Thursday, July 29, 2010

CareerMums Q&A on negotiating flexibility

This week,a CareerMums user emailed me with the following question (specific details have been changed to protect privacy):

"I require some assistance to negotiate flexibility when returning to work in a few weeks. I am a Sales Manager and would like to work 3 days in the office, 2 days from home as I am struggling to get childcare for my 5 month old. Any assistance would be appreciated. I would like to send my request in writing to my boss this week to ensure that it is actioned prior to returning to work."

My response was the following:

"Thanks for getting in touch with CareerMums. Your challenge sounds very common!

Importantly, don’t communicate to work that you need to work from home because you don’t have childcare yet for those days. You will have to work that problem out but it is important not to indicate that your child will be at home while you are working. It just doesn’t work.

Instead, dissect your role immediately into the following groups:
• What can be done inside or outside of office hours
• What can be done at work or at home

Also, get a copy of your employer’s flexible work policy. If they don’t have one, refer to the new employment law (Jan 2010) stating that working parents now have the right to request flexibility if their child is under school age. See for more information.

This will be the foundation of your business case in line with needing more flexible work arrangements because you are a parent with a young child.

Refer to the following web page for tips and questions to answer in your business case proposal:

Mention that you are happy to offer a 3 month trial period to prove that it can work for yourself and the business.

Stick to the facts. Don’t be emotional. You will find child care for those 2 days eventually, and in the meantime, you would have set yourself up to work 2 days from home. It is important to understand that working from home does not negate child care. A sales role implies constant communication with customers and potential customers. If you have a child at your feet demanding attention, it doesn’t look good. The upside is that if you work from home, you can drop your child later to childcare and pick your child up earlier making it an easier day for all of you."

Monday, July 26, 2010

Recruiters - make way for talent!

Unfortunately I spoke to yet another talented and experienced parent who was turned away from one of the large recruitment firms because she had taken time out of the workplace to do a job that is harder than any job going in the workplace - being a parent. The recruiter simply told her that her clients would not be interested because she has not had any recent work experience (she had, but the recruiter just heard 'parent').

In my experience, employers are having huge problems in finding good employees. Flexibility is a common workplace offering these days, and after reviewing this woman's resume, I shook my head in disbelief that they had discarded her without even a telephone discussion.

It reminded me of something I experienced when I was in my 20s - without children. I had gone to Boston USA to work for a start-up. My experience was priceless, however, another large recruitment firm didn't seem to think so. "You haven't had any Australian work experience for over a year so it may be hard to place you." I got up and walked out of that meeting.

The time has come to own the relationship when it comes to recruiters. Start asking recruiters questions like 'Do you know what flexible work means?', 'How many flexible jobs do you have on your books?' and 'If there was a suitable role for me but it was full time, would you submit my resume?'. If the recruiter is not listening to your needs, take your resume elsewhere.

To be confident in asking these questions, you need to be confident in your own abilities, skills and expertise. Be proud of your career to date and your parenting and role, and know what you want your next step to be.

Thursday, July 1, 2010

Applying for a new role - having the 'flexibility' conversation

- Know YOUR story - Before having the conversation, be confident in your skills and abilities. Know what you are worth, what you want to do, and know what you are goods at. Employers like motivated and confident candidates.

- Do some research - Google the employer. Find out if they are aflexible employer. Do they have a flexible work policy? Connect with your networks on LinkedIn and Facebook - ask if anyone has had any involvement with the employer. The more information you can gather, the more prepared you will be.

- Always ask - If you see a job advertisement that looks perfect for you but it is full time, always find out if the employer if happy to explore flexible work options. The talent pool is getting smaller and the quality of the applicants may not be strong. If you don't ask you will never know.

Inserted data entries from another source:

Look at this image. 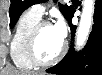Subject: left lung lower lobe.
Masks as SVG:
<instances>
[{
    "label": "left lung lower lobe",
    "instance_id": "0a47b994",
    "mask_svg": "<svg viewBox=\"0 0 102 75\" xmlns=\"http://www.w3.org/2000/svg\"><path fill=\"white\" fill-rule=\"evenodd\" d=\"M74 10L67 19L71 28V38L75 36L76 27L71 19ZM69 49L67 55L55 66L47 69V73L58 75H102V0L95 3L94 26L89 40L82 51Z\"/></svg>",
    "mask_w": 102,
    "mask_h": 75
}]
</instances>
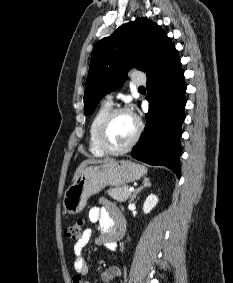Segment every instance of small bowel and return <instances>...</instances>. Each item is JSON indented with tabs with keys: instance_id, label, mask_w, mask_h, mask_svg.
Masks as SVG:
<instances>
[{
	"instance_id": "small-bowel-1",
	"label": "small bowel",
	"mask_w": 233,
	"mask_h": 283,
	"mask_svg": "<svg viewBox=\"0 0 233 283\" xmlns=\"http://www.w3.org/2000/svg\"><path fill=\"white\" fill-rule=\"evenodd\" d=\"M89 220L97 225L100 235L95 239V244L105 246L110 251H115L117 226L123 223V218L120 210L108 201H102V206L92 207L88 214ZM93 235V230L87 228L83 231L81 237L74 245V276L73 283H87L84 281V275L89 270V265L84 257L83 251L90 243ZM120 275V270L117 266L107 268L101 274V279L104 283H111Z\"/></svg>"
}]
</instances>
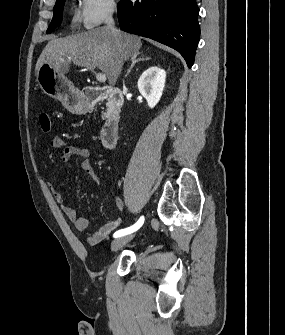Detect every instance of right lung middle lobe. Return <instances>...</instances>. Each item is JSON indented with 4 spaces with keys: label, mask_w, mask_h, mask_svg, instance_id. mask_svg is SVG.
Masks as SVG:
<instances>
[{
    "label": "right lung middle lobe",
    "mask_w": 285,
    "mask_h": 335,
    "mask_svg": "<svg viewBox=\"0 0 285 335\" xmlns=\"http://www.w3.org/2000/svg\"><path fill=\"white\" fill-rule=\"evenodd\" d=\"M64 3L65 0L54 6V16L46 32L47 34L52 33L54 29L61 24Z\"/></svg>",
    "instance_id": "dd1d6c3e"
}]
</instances>
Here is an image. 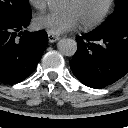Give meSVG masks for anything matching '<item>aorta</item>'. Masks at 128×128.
I'll list each match as a JSON object with an SVG mask.
<instances>
[{"instance_id":"aorta-1","label":"aorta","mask_w":128,"mask_h":128,"mask_svg":"<svg viewBox=\"0 0 128 128\" xmlns=\"http://www.w3.org/2000/svg\"><path fill=\"white\" fill-rule=\"evenodd\" d=\"M49 7L59 8L63 0H47ZM58 50L65 56H73L77 51V43L71 38H63L57 44Z\"/></svg>"}]
</instances>
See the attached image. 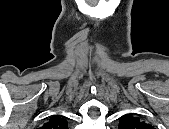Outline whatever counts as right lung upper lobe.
<instances>
[{"instance_id": "right-lung-upper-lobe-1", "label": "right lung upper lobe", "mask_w": 169, "mask_h": 129, "mask_svg": "<svg viewBox=\"0 0 169 129\" xmlns=\"http://www.w3.org/2000/svg\"><path fill=\"white\" fill-rule=\"evenodd\" d=\"M44 128L46 129H67V121L61 117H52L49 122L45 123Z\"/></svg>"}]
</instances>
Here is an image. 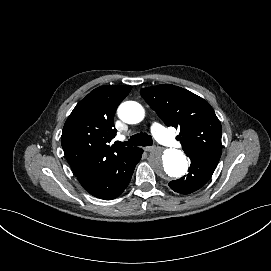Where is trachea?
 <instances>
[{
  "mask_svg": "<svg viewBox=\"0 0 271 271\" xmlns=\"http://www.w3.org/2000/svg\"><path fill=\"white\" fill-rule=\"evenodd\" d=\"M153 144L152 137L147 133H139L130 137L126 142H116L118 146H151Z\"/></svg>",
  "mask_w": 271,
  "mask_h": 271,
  "instance_id": "obj_1",
  "label": "trachea"
}]
</instances>
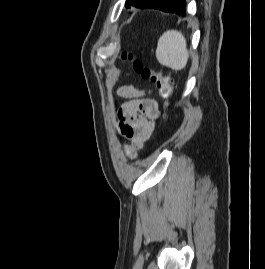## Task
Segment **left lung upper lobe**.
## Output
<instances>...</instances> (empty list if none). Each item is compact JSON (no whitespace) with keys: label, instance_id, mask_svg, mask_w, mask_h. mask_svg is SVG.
Returning <instances> with one entry per match:
<instances>
[{"label":"left lung upper lobe","instance_id":"5c2ea615","mask_svg":"<svg viewBox=\"0 0 265 269\" xmlns=\"http://www.w3.org/2000/svg\"><path fill=\"white\" fill-rule=\"evenodd\" d=\"M146 0H127L125 6L129 8L130 6L138 8Z\"/></svg>","mask_w":265,"mask_h":269}]
</instances>
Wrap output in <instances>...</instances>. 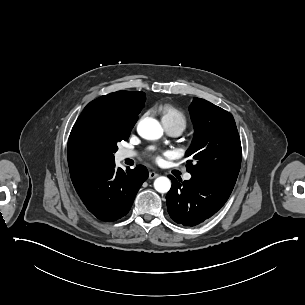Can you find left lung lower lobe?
<instances>
[{
  "instance_id": "obj_1",
  "label": "left lung lower lobe",
  "mask_w": 305,
  "mask_h": 305,
  "mask_svg": "<svg viewBox=\"0 0 305 305\" xmlns=\"http://www.w3.org/2000/svg\"><path fill=\"white\" fill-rule=\"evenodd\" d=\"M167 193L168 213L178 224L195 226L214 215L228 200L234 185L192 176L181 183L172 176Z\"/></svg>"
}]
</instances>
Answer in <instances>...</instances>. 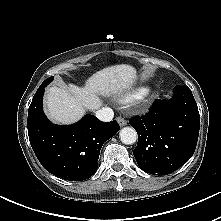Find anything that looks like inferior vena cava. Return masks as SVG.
Returning a JSON list of instances; mask_svg holds the SVG:
<instances>
[{"mask_svg":"<svg viewBox=\"0 0 221 221\" xmlns=\"http://www.w3.org/2000/svg\"><path fill=\"white\" fill-rule=\"evenodd\" d=\"M95 115L99 120H101L103 122H109L113 119L114 112L111 108L103 107V108L97 110Z\"/></svg>","mask_w":221,"mask_h":221,"instance_id":"obj_1","label":"inferior vena cava"}]
</instances>
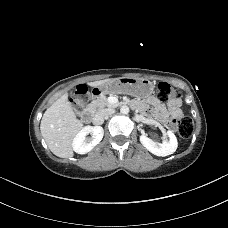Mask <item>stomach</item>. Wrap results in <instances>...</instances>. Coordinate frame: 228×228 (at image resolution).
Here are the masks:
<instances>
[{"label":"stomach","mask_w":228,"mask_h":228,"mask_svg":"<svg viewBox=\"0 0 228 228\" xmlns=\"http://www.w3.org/2000/svg\"><path fill=\"white\" fill-rule=\"evenodd\" d=\"M154 84L146 78L120 77L111 79L98 87L94 97L112 94H128L135 97L147 98L154 91Z\"/></svg>","instance_id":"1"}]
</instances>
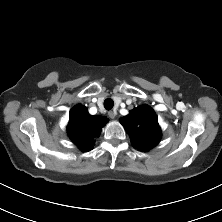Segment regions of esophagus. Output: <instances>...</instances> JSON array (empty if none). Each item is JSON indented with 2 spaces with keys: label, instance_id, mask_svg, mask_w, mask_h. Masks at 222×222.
<instances>
[{
  "label": "esophagus",
  "instance_id": "obj_1",
  "mask_svg": "<svg viewBox=\"0 0 222 222\" xmlns=\"http://www.w3.org/2000/svg\"><path fill=\"white\" fill-rule=\"evenodd\" d=\"M108 116H109L111 119H114L115 116H116V114H115V112H113V111H109V112H108Z\"/></svg>",
  "mask_w": 222,
  "mask_h": 222
}]
</instances>
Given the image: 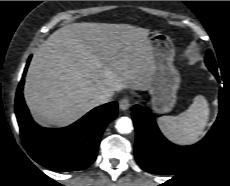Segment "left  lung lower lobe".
I'll return each instance as SVG.
<instances>
[{
    "instance_id": "left-lung-lower-lobe-1",
    "label": "left lung lower lobe",
    "mask_w": 230,
    "mask_h": 186,
    "mask_svg": "<svg viewBox=\"0 0 230 186\" xmlns=\"http://www.w3.org/2000/svg\"><path fill=\"white\" fill-rule=\"evenodd\" d=\"M218 79V73L214 74ZM222 103V91L219 94ZM132 117L136 130L135 156L141 168L154 174H175L197 157L212 136L214 127L197 144L177 146L169 142L159 131L147 107L134 105Z\"/></svg>"
}]
</instances>
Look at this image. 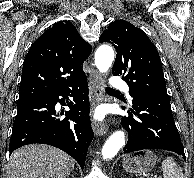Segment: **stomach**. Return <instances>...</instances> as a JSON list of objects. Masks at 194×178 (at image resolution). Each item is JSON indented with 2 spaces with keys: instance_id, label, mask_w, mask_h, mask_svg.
<instances>
[{
  "instance_id": "0dacf381",
  "label": "stomach",
  "mask_w": 194,
  "mask_h": 178,
  "mask_svg": "<svg viewBox=\"0 0 194 178\" xmlns=\"http://www.w3.org/2000/svg\"><path fill=\"white\" fill-rule=\"evenodd\" d=\"M157 156L150 150L125 155L122 161L123 168L130 173H147L156 165Z\"/></svg>"
}]
</instances>
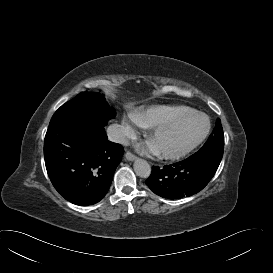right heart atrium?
Here are the masks:
<instances>
[{
	"mask_svg": "<svg viewBox=\"0 0 273 273\" xmlns=\"http://www.w3.org/2000/svg\"><path fill=\"white\" fill-rule=\"evenodd\" d=\"M121 127H122L124 135L126 136H133L136 131L134 124L127 119H123L121 121Z\"/></svg>",
	"mask_w": 273,
	"mask_h": 273,
	"instance_id": "d8ad5b80",
	"label": "right heart atrium"
}]
</instances>
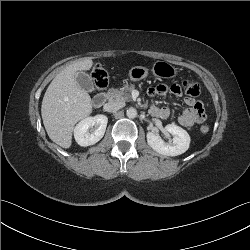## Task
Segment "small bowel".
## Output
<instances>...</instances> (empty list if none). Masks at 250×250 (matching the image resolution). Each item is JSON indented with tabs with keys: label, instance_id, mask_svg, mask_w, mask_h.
<instances>
[{
	"label": "small bowel",
	"instance_id": "small-bowel-1",
	"mask_svg": "<svg viewBox=\"0 0 250 250\" xmlns=\"http://www.w3.org/2000/svg\"><path fill=\"white\" fill-rule=\"evenodd\" d=\"M168 90H170L173 95L178 96L182 93L183 88L179 84H174L170 86V88H168L164 84H159L155 87L149 88L148 94L151 96L163 95ZM184 102L188 106V108H186L178 117L179 123L184 127H191L195 124L202 123L206 117L202 103L191 97H185ZM150 111L153 116L162 119H167L171 114L170 110L166 107L152 106L150 108Z\"/></svg>",
	"mask_w": 250,
	"mask_h": 250
}]
</instances>
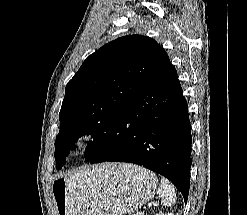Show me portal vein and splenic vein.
I'll use <instances>...</instances> for the list:
<instances>
[{"label":"portal vein and splenic vein","mask_w":247,"mask_h":215,"mask_svg":"<svg viewBox=\"0 0 247 215\" xmlns=\"http://www.w3.org/2000/svg\"><path fill=\"white\" fill-rule=\"evenodd\" d=\"M153 204H155V203H153ZM148 206H149V207L152 206V203H149Z\"/></svg>","instance_id":"portal-vein-and-splenic-vein-1"}]
</instances>
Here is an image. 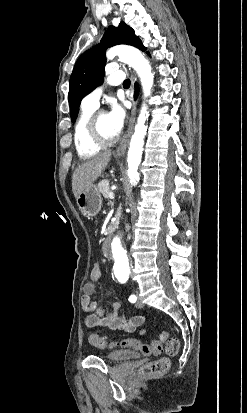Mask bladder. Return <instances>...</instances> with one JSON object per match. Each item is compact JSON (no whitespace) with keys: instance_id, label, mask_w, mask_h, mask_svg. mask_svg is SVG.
Here are the masks:
<instances>
[{"instance_id":"31cf9c89","label":"bladder","mask_w":247,"mask_h":413,"mask_svg":"<svg viewBox=\"0 0 247 413\" xmlns=\"http://www.w3.org/2000/svg\"><path fill=\"white\" fill-rule=\"evenodd\" d=\"M139 356L140 353L137 351L118 349L114 352L105 354V360L123 363L127 360L137 359Z\"/></svg>"}]
</instances>
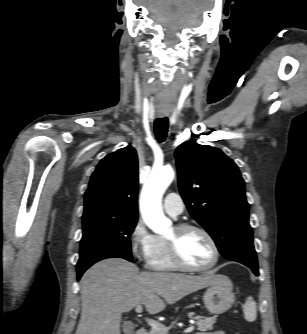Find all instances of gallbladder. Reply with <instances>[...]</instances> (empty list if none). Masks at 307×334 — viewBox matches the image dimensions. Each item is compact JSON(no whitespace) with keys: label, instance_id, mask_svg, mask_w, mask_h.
I'll return each mask as SVG.
<instances>
[{"label":"gallbladder","instance_id":"bac80fb5","mask_svg":"<svg viewBox=\"0 0 307 334\" xmlns=\"http://www.w3.org/2000/svg\"><path fill=\"white\" fill-rule=\"evenodd\" d=\"M123 331L126 334H132V332L134 331V325H133V323L130 322V321L124 322V324H123Z\"/></svg>","mask_w":307,"mask_h":334}]
</instances>
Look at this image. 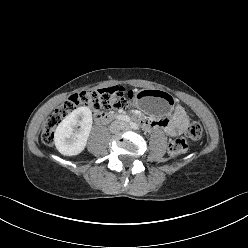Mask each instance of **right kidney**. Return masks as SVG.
<instances>
[{
	"mask_svg": "<svg viewBox=\"0 0 248 248\" xmlns=\"http://www.w3.org/2000/svg\"><path fill=\"white\" fill-rule=\"evenodd\" d=\"M91 128V110L88 107L75 109L56 128L54 142L57 150L66 156L80 154L87 145Z\"/></svg>",
	"mask_w": 248,
	"mask_h": 248,
	"instance_id": "1",
	"label": "right kidney"
}]
</instances>
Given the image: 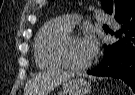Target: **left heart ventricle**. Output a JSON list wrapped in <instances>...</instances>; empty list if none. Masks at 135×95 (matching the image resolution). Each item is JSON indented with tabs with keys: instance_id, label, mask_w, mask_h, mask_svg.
Wrapping results in <instances>:
<instances>
[{
	"instance_id": "left-heart-ventricle-1",
	"label": "left heart ventricle",
	"mask_w": 135,
	"mask_h": 95,
	"mask_svg": "<svg viewBox=\"0 0 135 95\" xmlns=\"http://www.w3.org/2000/svg\"><path fill=\"white\" fill-rule=\"evenodd\" d=\"M67 58L73 63H85L88 61L81 44V38H73L66 46Z\"/></svg>"
}]
</instances>
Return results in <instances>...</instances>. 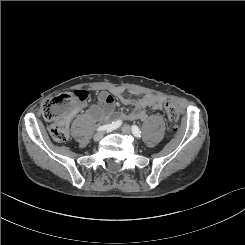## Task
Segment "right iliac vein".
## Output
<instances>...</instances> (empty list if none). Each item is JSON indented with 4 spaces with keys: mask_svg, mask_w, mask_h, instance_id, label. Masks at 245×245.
Masks as SVG:
<instances>
[{
    "mask_svg": "<svg viewBox=\"0 0 245 245\" xmlns=\"http://www.w3.org/2000/svg\"><path fill=\"white\" fill-rule=\"evenodd\" d=\"M103 136H104V132L100 131L94 135L93 139H94V141L97 142V141H100L103 138Z\"/></svg>",
    "mask_w": 245,
    "mask_h": 245,
    "instance_id": "right-iliac-vein-1",
    "label": "right iliac vein"
}]
</instances>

- Be upfront - Don't wait to get a job interview before finding out if the employer would consider flexible work options. Be upfront about your requirements so your time and the employer's time are not wasted.

- Work with the right recruiters - If you are enlisting the help of recruiters, make sure you are talking to recruiters who understand your needs - and who undertand what flexibility means. Read our tips on dealing with recruiters.

- Be proactive - if the role is similar to another role you previously worked flexibly in, prepare a business case as part of your application.

- At the interview - Treat the interview process as a 360 degree interview. In other words, you are interviewing them just as much as they are interviewing you. You are at a stage in your career where you have accrued experience and expertise. Remember that.